**What is being asked**
Reproduce every record below exactly, with the pictures left out.

Collected data

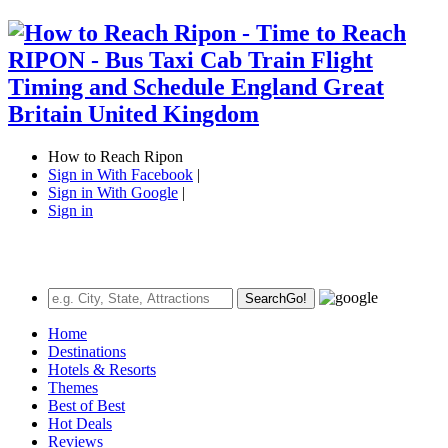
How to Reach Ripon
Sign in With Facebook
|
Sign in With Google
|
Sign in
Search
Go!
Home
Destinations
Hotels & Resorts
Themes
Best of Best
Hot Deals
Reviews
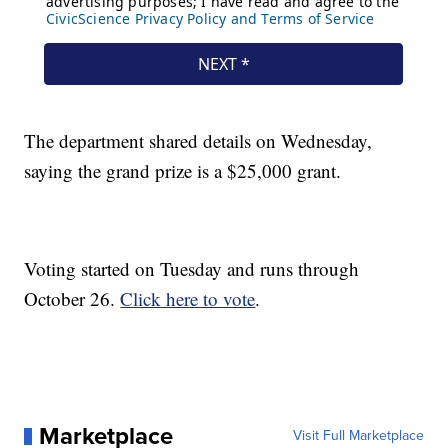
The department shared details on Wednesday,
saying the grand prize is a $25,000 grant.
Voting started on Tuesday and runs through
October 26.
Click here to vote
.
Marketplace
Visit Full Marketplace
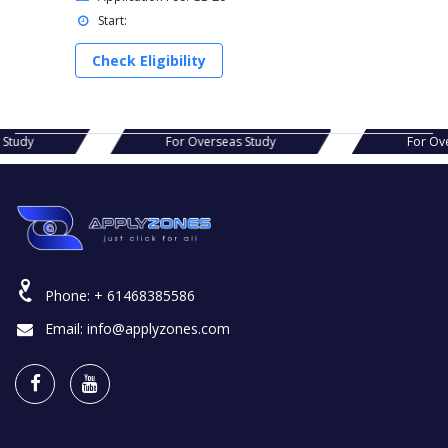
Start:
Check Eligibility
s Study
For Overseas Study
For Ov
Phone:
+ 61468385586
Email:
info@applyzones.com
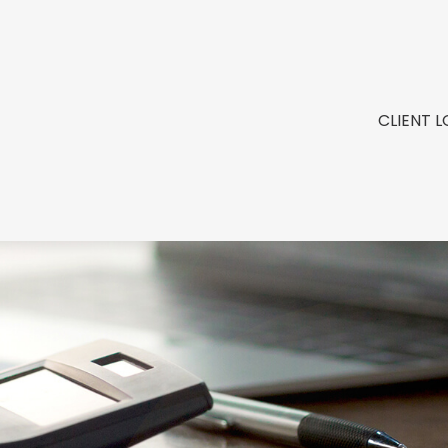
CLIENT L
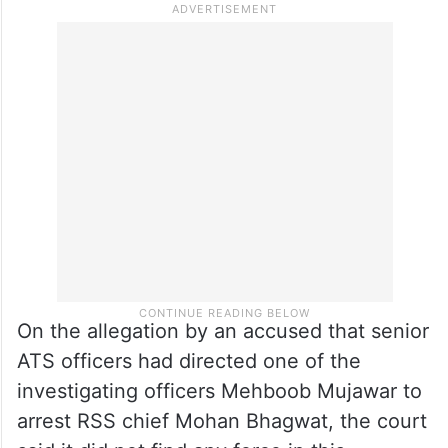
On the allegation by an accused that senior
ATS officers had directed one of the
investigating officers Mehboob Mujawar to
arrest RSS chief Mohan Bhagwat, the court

**Your solution**
How to Reach Ripon
Sign in With Facebook
|
Sign in With Google
|
Sign in
Search
Go!
Home
Destinations
Hotels & Resorts
Themes
Best of Best
Hot Deals
Reviews
The department shared details on Wednesday,
saying the grand prize is a $25,000 grant.
Voting started on Tuesday and runs through
October 26.
Click here to vote
.
Marketplace
Visit Full Marketplace
Start:
Check Eligibility
s Study
For Overseas Study
For Ov
Phone:
+ 61468385586
Email:
info@applyzones.com
CLIENT L
On the allegation by an accused that senior
ATS officers had directed one of the
investigating officers Mehboob Mujawar to
arrest RSS chief Mohan Bhagwat, the court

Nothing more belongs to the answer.